(Saved entries)

%%

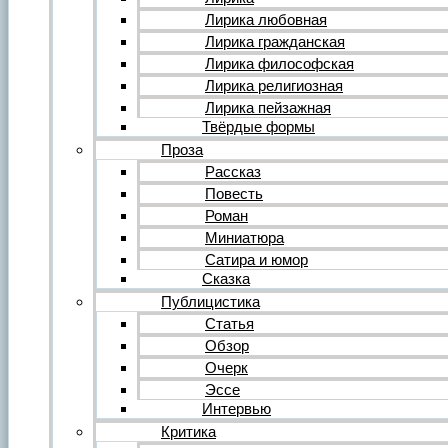
Форум
Все темы форума
Лирика любовная
О литературе
Лирика гражданская
О политике
Лирика философская
О музыке
Лирика религиозная
О кино
Лирика пейзажная
О разном
Твёрдые формы
Комментарии
Пользователи
Проза
Ещё…
Рассказ
Авторский анонс
Повесть
Редакция
Роман
Инструкции
Вставка видеоплеера
Миниатюра
Вставка аудиоплеера
Сатира и юмор
Сказка
Войдите на сайт или зарегистрируйтесь
Публицистика
Статья
Обзор
Очерк
Эссе
Интервью
Критика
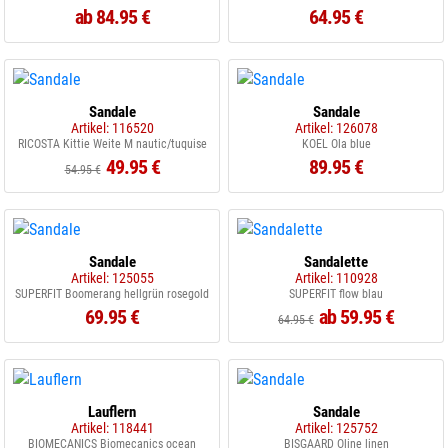
ab 84.95 €
64.95 €
Sandale
Sandale
Artikel: 116520
Artikel: 126078
RICOSTA Kittie Weite M nautic/tuquise
KOEL Ola blue
49.95 €
89.95 €
54.95 €
Sandale
Sandalette
Artikel: 125055
Artikel: 110928
SUPERFIT Boomerang hellgrün rosegold
SUPERFIT flow blau
69.95 €
ab 59.95 €
64.95 €
Lauflern
Sandale
Artikel: 118441
Artikel: 125752
BIOMECANICS Biomecanics ocean
BISGAARD Oline linen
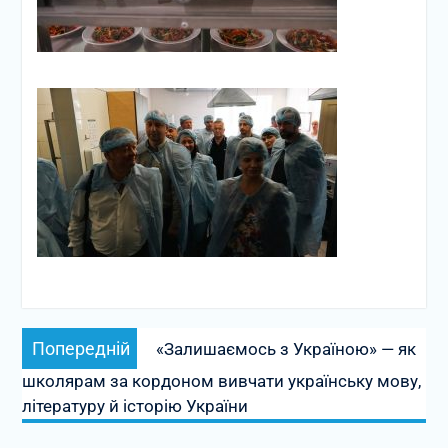
Навігація
Попередній
Попередній
«Залишаємось з Україною» — як
записів
запис:
школярам за кордоном вивчати українську мову,
літературу й історію України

%%

TASK GOAL
Pictures stay out. Print the data exactly, from its first line through the line containing "Artikel: 110928".

EXERCISE RESPONSE
Форум
Все темы форума
Лирика любовная
О литературе
Лирика гражданская
О политике
Лирика философская
О музыке
Лирика религиозная
О кино
Лирика пейзажная
О разном
Твёрдые формы
Комментарии
Пользователи
Проза
Ещё…
Рассказ
Авторский анонс
Повесть
Редакция
Роман
Инструкции
Вставка видеоплеера
Миниатюра
Вставка аудиоплеера
Сатира и юмор
Сказка
Войдите на сайт или зарегистрируйтесь
Публицистика
Статья
Обзор
Очерк
Эссе
Интервью
Критика
ab 84.95 €
64.95 €
Sandale
Sandale
Artikel: 116520
Artikel: 126078
RICOSTA Kittie Weite M nautic/tuquise
KOEL Ola blue
49.95 €
89.95 €
54.95 €
Sandale
Sandalette
Artikel: 125055
Artikel: 110928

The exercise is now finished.